Employees who seek to pit manager against older employees should be immediately suspected as toxic. Once you suspect a toxic employee, you need to monitor them closely. You don’t need to alert your other employees, though. However, you also need to accept any of the toxic employee’s claims as insincere. You should make note of each and every one of them. Once you can confirm the toxic employee is sowing seeds of discontent around the office, you’ll need to take them aside and with the assistance of the HR team, place them onto a probationary period.

Know, however, that placing a toxic employee on probation won’t solve their toxicity. Once you identify a toxic employee, the only means to solve that problem is by firing them. The probationary period is simply a stepping stone to firing them. By placing them into probation and following through with standard procedures, you can then fire the employee without them having any legal recourse against you or the company.

Toxic employees are shrewd both in and out of the office. If they’re fired, expect a wrongful termination lawsuit. They won’t have any problems bringing legal action against a company for being terminated. That’s also part of their toxicity. As a manager, you must follow all procedures that allow you to fire the employee correctly.

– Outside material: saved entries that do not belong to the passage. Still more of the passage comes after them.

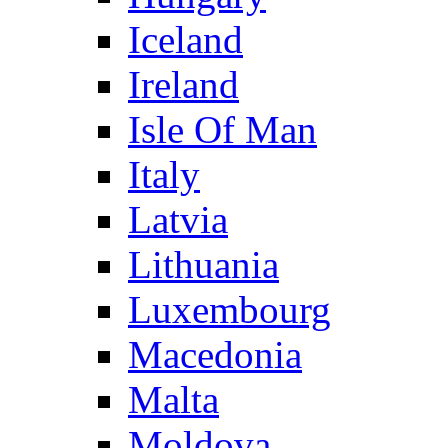
Iceland
Ireland
Isle Of Man
Italy
Latvia
Lithuania
Luxembourg
Macedonia
Malta
Moldova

Toxic employees know that their actions in the office cannot be easily covered by office etiquette or code of conduct rules. Meaning, toxic behaviors are almost impossible to enforce as a firing offense. Instead, you would need to fire them for not performing their work duties, which work performance is a reason to fire an employee. Playing psychological games, however, is not a reason to fire and is never written into code of conduct rules as part of the terms of employment.

The problem with probation, however, is that the employee can pass the probation requirements easily and still allow them to sow seeds of discontent. This is why probation exercises may be futile when you’re seeking to fire a toxic employee. You may simply have to rely on your company’s “at-will” hiring clause (you do have one of these, correct?) and simply fire them straight up.